We all struggle with sin in our lives, and each of us needs deliverance from various attachments and fears that keep us from the deeper life… The problem is within ourselves, that is, the contradiction of heart we experience in our double-mindedness, our ambivalence, and our unbelief (Jer. 17:9). We may recite the Shema every day and say that we love God with all our being, but in the ordinary moments of daily life we are drawn to other concerns, alien affections, other “gods.” Indeed, whatever matters most to us, whatever consumes our attention, time, resources, and our interest, is something we “worship,” that is, something we esteem as worthy and valuable…
“Draw near to God, and he will draw near to you” (James 4:8). There are no conditions given here — other than your honest need to connect with God for help. “Purify your hearts, you double-minded ones” (δίψυχοι, lit. “two-souled ones”); make up your mind and be unified within your heart: “How long will you go limping between two different opinions?” (1 Kings 18:21).
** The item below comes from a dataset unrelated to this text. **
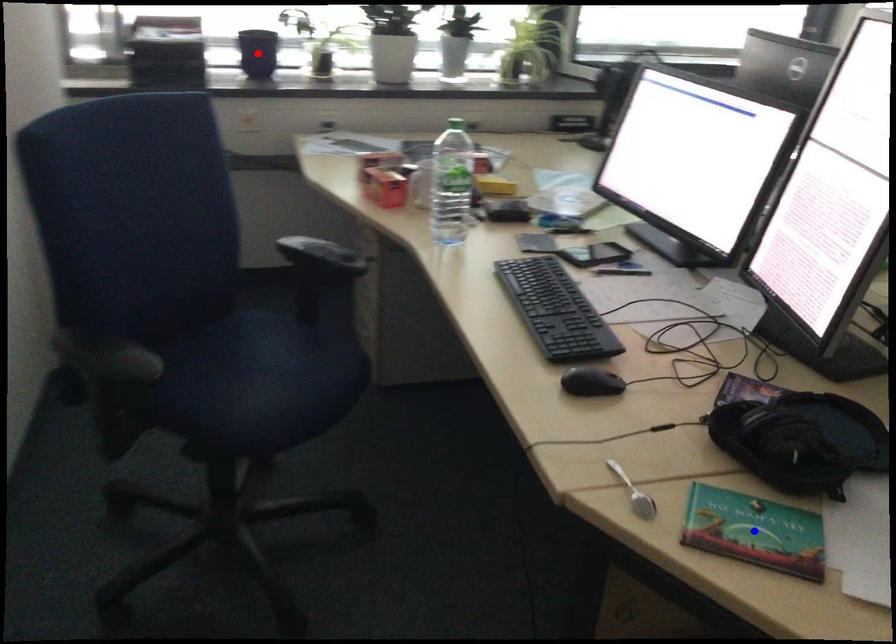 Question: In the image, two points are highlighted. Which point is nearer to the camera? Reply with the corresponding letter.

Choices:
 (A) blue point
 (B) red point

Answer: (A)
You are invited to come; God has made the way; your place at the table has been set and prepared. “Let us draw near with a sincere heart in full assurance of faith (ἐν πληροφορίᾳ πίστεως), with our hearts sprinkled clean from an evil conscience and our bodies washed with pure water. Let us hold fast the confession of our hope without wavering, for he who promised is faithful” (Heb. 10-22-23).
Yeshua forewarned that just before the End of Days, “many shall be offended, and shall betray one another, and shall hate one another” (Matt. 24:10). What dreadful people, you might imagine… what terrible depravity will mark that time! And yet here we are today, with so many crusading for their own personal sense of victimhood, demanding special treatment, and threatening retaliation for being treated unfairly… It must be remembered, however, that whenever we decry offence in others, we may be reflecting the evil within ourselves (Matt. 7:1-5). What is this evil within you ask? How about being intolerant toward those who differ from us? How about be impatient – refusing to allow others to share their perspectives? Indeed, how many of us make the demand that others be “perfect” but turn a blind eye to our own imperfections? And what about the sin of unforgiveness? What about our attitude of suspicion — using the “evil eye” regarding others’ motives – looking for something impure – rather than extending to them the benefit of the doubt? Do you carry resentment with your heart? Do you hold on to a grudge over a real (or imagined) insult from the past? Do you harbor the desire to seek revenge? All of these evil attitudes reveal a hard heart – and failing to remember that all that is good in your life comes exclusively by the mercy of God alone… When you feel offended, look within and carefully consider the assumptions at work in your thinking. Ask whether your indignation is based on the truth of God or something else. Are you demanding: “My will be done, in heaven as it is on earth?” Are you seeking your own vision, or surrendering to the truth of Reality?
To be a human being is a paradox, caught between the realms of the infinite and nothingness; a union of endless possibility yet terminating limitation. Man desires to live forever but is conscious that one day he will die. He is an incongruity – a mix of flesh and spirit, saint and sinner, good and evil, angel and animal… A spirituality that demands for us to be always happy, always “up,” is therefore dishonest, since the truth is grounded in what is real, and that includes both the miserable and the tragic as well as the joyful and sublime. It’s not that there is no difference between good and evil within the heart, but both are part of who we really are. It is the bittersweet struggle, the process of walking as “saintly sinners,” “holy fools,” “dying immortals,” and so on, that defines us. We must embrace our brokenness, in order to become whole; there is no healing without true confession of our need. Therefore we come to the paradoxical cross – the place of utter pain, separation, and death – to find healing, acceptance and life.